1ère génération à Sfax : 1833 - Thomas Mattei arrive de Corse et s'établit à Sfax
Page d'accueil
Arbre généalogique
 
1830 : Angelo Avvocato, sicilien, fut le premier italien à venir s'établir à Sfax en tant que médecin du caïd Mahmoud Djellouli et du Bey du Camp.
Son fils Emmanuele fut le premier chrétien né à Sfax et y était consul à sa mort en 1891. Caroline qui épousa en 1849 Charles Carleton, consul d'Angleterre et frère de William, devait être sa soeur. Carmelo, consul du Piémont Sardaigne, était son frère.

1833 : Thomas Mattei, fils de François, capitaine de marine marchande, natif d'Ersa, village le plus au nord de la Corse, d ans le Cap Corse, fut le premier français à Sfax.
La famille Mattei est plus précisément issue du hameau de Granaggiolo. Au 18ème siècle, les Mattei y étaient très nombreux, unis par tout un réseau d'alliances et de relations, avec les familles Bonavita, Trama, Urbani, Pasquale, Cappucci, Potentini, Ferrari, .....

Les Mattei étaient résolument tournés, comme beaucoup de cap-corsins, vers les métiers de la mer. Ils étaient marins marchands, plus rarement pêcheurs, et ceci très souvent de père en fils. Leurs fonctions commerciales les amenèrent souvent à assumer aussi des fonctions consulaires.

Leur histoire était à ce jour mal connue des corses si ce n'est le chapitre considéré aujourd'hui comme succinct que leur avait consacré l'historien cap-corsin, Marien Martini, dans son fameux ouvrage 'Les Corses dans l'expansion française' paru en 1953.
Selon les thèses de Laurenzi di Bradi et Jacques Gregori, les Mattei du Cap Corse descendraient d'une branche princière romaine dont les membres furent exilés en Corse par le Pape pour avoir pris parti pour l'empereur, vers 1270.
Dans les années 1770, Joseph - Antoine Mattei était vice-consul d'Espagne.
En 1791, François Mattei était capitaine de marine.
Avec Marianna Trama, il eut deux filles et deux fils, Thomas (1792 - 1864) et André (1803 - 1891), son frère cadet de onze ans.

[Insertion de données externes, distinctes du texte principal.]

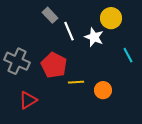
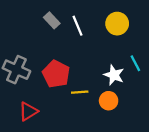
white line: (69, 31) -> (77, 26), moved
white star: (94, 37) -> (114, 75), moved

Thomas Mattei eut sept enfants : quatre avec Thérèse Marini et trois avec Jeanne Farina.
André Mattei eut six enfants avec Jeanne Cedi.

Thomas, décoré de l'ordre de Sainte-Hélène et André naviguèrent et menèrent une vie très aventureuse entre la Corse, l'Egypte, la Libye et la Tunisie, en passant notamment par Marseille, Livourne, Malte, la Sardaigne et la Sicile.

Capitaines de la marine marchande et négociants en laines, éponges et alfa, ils envahirent les agences consulaires françaises et européennes en Libye ( Tripoli et Benghazi ), à Sfax et dans le Sud Tunisien.
Thomas épousa en Libye une corse originaire de Bonifacio, Thérèse Marini, scellant ainsi l'union entre deux membres de familles de marins issues des deux extrémités corses opposées.
En 1833, on le trouvait à la tête d'une flotte de navires au large de Tripoli, pour défendre les intérêts européens et ceux du Bey contre la dynastie hostile des Karamanli.
C'est certainement l'intervention turque qui amena les frères Mattei à quitter alors la Libye, emmenant avec eux de nombreuses familles maltaises et siciliennes.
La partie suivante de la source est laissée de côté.